You are viewing a plain text version of this content. The canonical link for it is here.

Posted to common-user@hadoop.apache.org by Sébastien Rainville <se...@gmail.com> on 2010/06/11 14:35:18 UTC

Why not having mapred.tasktracker.tasks.maximum?

Hi,

I'm playing around with the hadoop config to optimize the resources of our
cluster. I'm noticing that the cpu usage is sub-optimal. All the machines in
the cluster have 1 quad core cpu. I looked at our
mapred.tasktracker.map.tasks.maximum
and mapred.tasktracker.reduce.tasks.maximum settings and the max map tasks
is set to 2 and the max reduce tasks is set to 1, keeping 1 cpu for running
the database (Cassandra) and the OS.

My question is: why separating the settings for the map tasks and reduce
tasks? I feel like what I want is to set mapred.tasktracker.tasks.maximum=3,
so that all the cpus are always available for both map and reduce tasks.

Am I missing something?

Thanks,
Sebastien

Re: Why not having mapred.tasktracker.tasks.maximum?

Posted by Ted Yu <yu...@gmail.com>.

See https://issues.apache.org/jira/browse/HADOOP-3420
This topic was discussed two years ago.

On Fri, Jun 11, 2010 at 8:45 AM, Edward Capriolo <ed...@gmail.com>wrote:

> On Fri, Jun 11, 2010 at 8:35 AM, Sébastien Rainville <
> sebastienrainville@gmail.com> wrote:
>
> > Hi,
> >
> > I'm playing around with the hadoop config to optimize the resources of
> our
> > cluster. I'm noticing that the cpu usage is sub-optimal. All the machines
> > in
> > the cluster have 1 quad core cpu. I looked at our
> > mapred.tasktracker.map.tasks.maximum
> > and mapred.tasktracker.reduce.tasks.maximum settings and the max map
> tasks
> > is set to 2 and the max reduce tasks is set to 1, keeping 1 cpu for
> running
> > the database (Cassandra) and the OS.
> >
> > My question is: why separating the settings for the map tasks and reduce
> > tasks? I feel like what I want is to set
> > mapred.tasktracker.tasks.maximum=3,
> > so that all the cpus are always available for both map and reduce tasks.
> >
> > Am I missing something?
> >
> > Thanks,
> > Sebastien
> >
>
> That suggestion makes sense. As you run more concurrent jobs you may find
> that having dedicated slots for reduce tasks is useful. You would not want
> a
> cluster running 600 mappers and 0 reducers :)
>

Re: Why not having mapred.tasktracker.tasks.maximum?

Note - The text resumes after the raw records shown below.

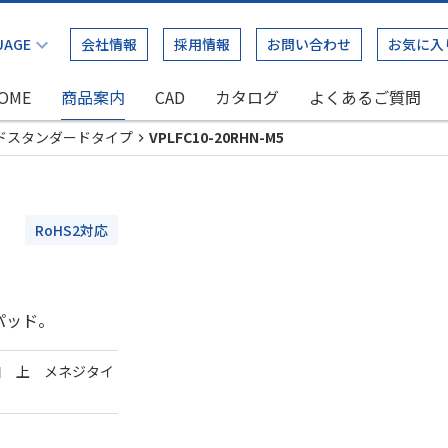
会社情報
採用情報
お問い合わせ
お気に入
OME
商品案内
CAD
カタログ
よくあるご質問
ドスタンダードタイプ
VPLFC10-20RHN-M5
RoHS2対応
パッド。
口 上 メネジタイ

Posted by Edward Capriolo <ed...@gmail.com>.

On Fri, Jun 11, 2010 at 8:35 AM, Sébastien Rainville <
sebastienrainville@gmail.com> wrote:

> Hi,
>
> I'm playing around with the hadoop config to optimize the resources of our
> cluster. I'm noticing that the cpu usage is sub-optimal. All the machines
> in
> the cluster have 1 quad core cpu. I looked at our
> mapred.tasktracker.map.tasks.maximum
> and mapred.tasktracker.reduce.tasks.maximum settings and the max map tasks
> is set to 2 and the max reduce tasks is set to 1, keeping 1 cpu for running
> the database (Cassandra) and the OS.
>
> My question is: why separating the settings for the map tasks and reduce
> tasks? I feel like what I want is to set
> mapred.tasktracker.tasks.maximum=3,
> so that all the cpus are always available for both map and reduce tasks.
>
> Am I missing something?
>
> Thanks,
> Sebastien
>

That suggestion makes sense. As you run more concurrent jobs you may find
that having dedicated slots for reduce tasks is useful. You would not want a
cluster running 600 mappers and 0 reducers :)